Green Recovery: la battaglia per l’ambiente senza aiuti da Usa e Cina

Articolo di Romano Prodi su Il Messaggero del 11 ottobre 2020

Nello scorso ventennio il problema ambientale è finalmente diventato dominante nella vita di tutti noi.

Gli scienziati ne approfondiscono le caratteristiche e suggeriscono i rimedi perché l’ambiente non sia devastato. I leader religiosi, a cominciare dal Pontefice, ci mettono in guardia sulle drammatiche conseguenze della rottura dei rapporti fra uomo e natura e, finalmente, un numero crescente di decisori politici cerca un accordo globale per affrontare il problema.

Il primo grande accordo fu siglato nel 1997 con il Protocollo di Kyoto. Sottoscritto da 180 paesi, entrò in vigore solo nel 2005 grazie all’impulso della Commissione Europea, nonostante l’opposizione della Cina e degli Stati Uniti. Sono poi seguite numerose conferenze internazionali con alterno successo, fino a quella che sembrava la definitiva soluzione: l’Accordo di Parigi del 2015, sottoscritto da 196 paesi che si impegnavano ad operare congiuntamente per contenere il riscaldamento del pianeta entro i due gradi centigradi. Così non è avvenuto.

Il risultato concreto di tutta questa grande e lodevole battaglia è stato, fino ad ora, solo a livello di speranza. I dati di sintesi, contenuti nell’ultimo numero della rivista Energia, ci dicono semplicemente che dal 2001 al 2019 la quota delle energie fossili sul bilancio energetico mondiale non è diminuita, ma aumentata dall’80 all’81%, mentre l’apporto delle nuove energie rinnovabili, specie l’eolico e il solare, hanno appena raggiunto il 2%, nonostante i cospicui investimenti e i notevoli incentivi messi in atto.

Le cose sono quindi andate in modo del tutto diverso da quanto deciso a Parigi e il distacco dagli impegni allora assunti è enorme. Tradotto in cifre si deve ammettere che, tra il 1998 e il 2018, le emissioni globali di gas serra sono aumentate del 48% e che solo un terzo dei nuovi investimenti nel campo energetico è stato indirizzato verso produzioni virtuose (low carbon) mentre i due terzi hanno continuato a ricorrere a fonti fossili.

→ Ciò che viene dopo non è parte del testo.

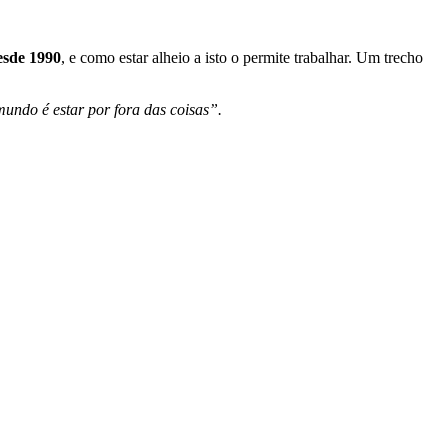
esde 1990
, e como estar alheio a isto o permite trabalhar. Um trecho
undo é estar por fora das coisas”.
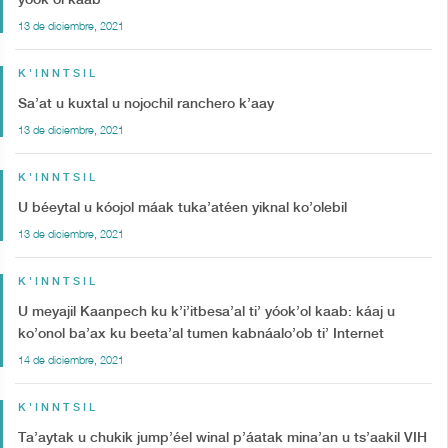
yóok’ol kaab
13 de diciembre, 2021
K'INNTSIL
Sa’at u kuxtal u nojochil ranchero k’aay
13 de diciembre, 2021
K'INNTSIL
U béeytal u kóojol máak tuka’atéen yiknal ko’olebil
13 de diciembre, 2021
K'INNTSIL
U meyajil Kaanpech ku k’i’itbesa’al ti’ yóok’ol kaab: káaj u
ko’onol ba’ax ku beeta’al tumen kabnáalo’ob ti’ Internet
14 de diciembre, 2021
K'INNTSIL
Ta’aytak u chukik jump’éel winal p’áatak mina’an u ts’aakil VIH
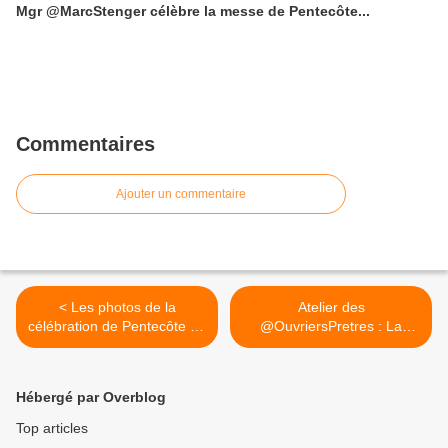
Mgr @MarcStenger célèbre la messe de Pentecôte...
Commentaires
Ajouter un commentaire
< Les photos de la
Atelier des
célébration de Pentecôte du
@OuvriersPretres : La
rassemblement national de
présence des PO... >
la mission ouvrière
Hébergé par Overblog
Top articles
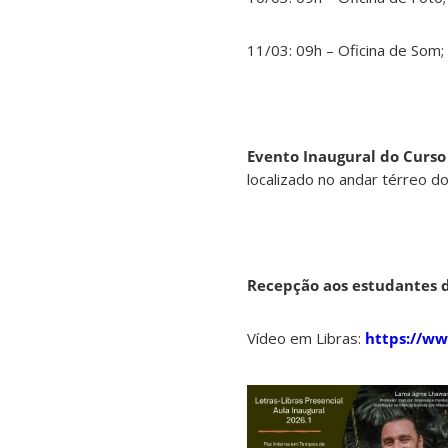
11/03: 09h – Oficina de Som; 
Evento Inaugural do Curs
localizado no andar térreo d
Recepção aos estudantes do
Vídeo em Libras:
https://w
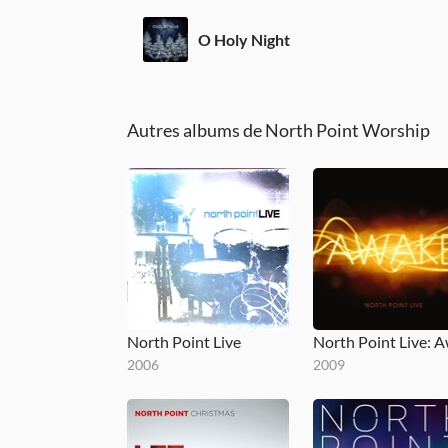
O Holy Night
Autres albums de North Point Worship
North Point Live
2006
2009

È chiaro che, se le cose non cambiano, non stiamo costruendo un futuro sostenibile per le nuove generazioni, anche a causa del ritiro degli Stati Uniti dall’Accordo di Parigi e del fatto che Cina e India, nonostante un progressivo risveglio della coscienza ecologica, continuano a costruire numerosissime centrali a carbone.

Il crollo dei prezzi di carbone, gas e petrolio si è infine aggiunto a rendere economicamente meno convenienti gli investimenti in energie alternative, nonostante la diminuzione dei costi sia del solare che dell’eolico.

Oggi, l’iniziativa dedicata a perseguire nuovi equilibri ambientali è di nuovo ritornata quasi esclusivamente nelle mani della Commissione Europea, che ha posto come assolutamente prioritaria la rivoluzione verde, con l’ambizioso progetto chiamato Green Recovery. Un’iniziativa che si propone, nello spazio di dieci anni, di portare il calo delle emissioni dal 40 al 55% rispetto al 1990, con l’obiettivo finale di conseguire, in Europa, una piena neutralità carbonica entro il 2050. Proprio in questi giorni il Parlamento Europeo, anche se con l’opposizione del Partito Popolare, ha proposto obblighi ancora più stringenti (-60%) per il prossimo decennio.

La difesa dell’ambiente è un obiettivo imprescindibile, di cui l’Europa deve essere orgogliosa, ma è altrettanto necessario fare alcune riflessioni per evitare che si perpetui, anche in futuro, la divergenza fra desideri e realtà che si è avuta fino ad oggi.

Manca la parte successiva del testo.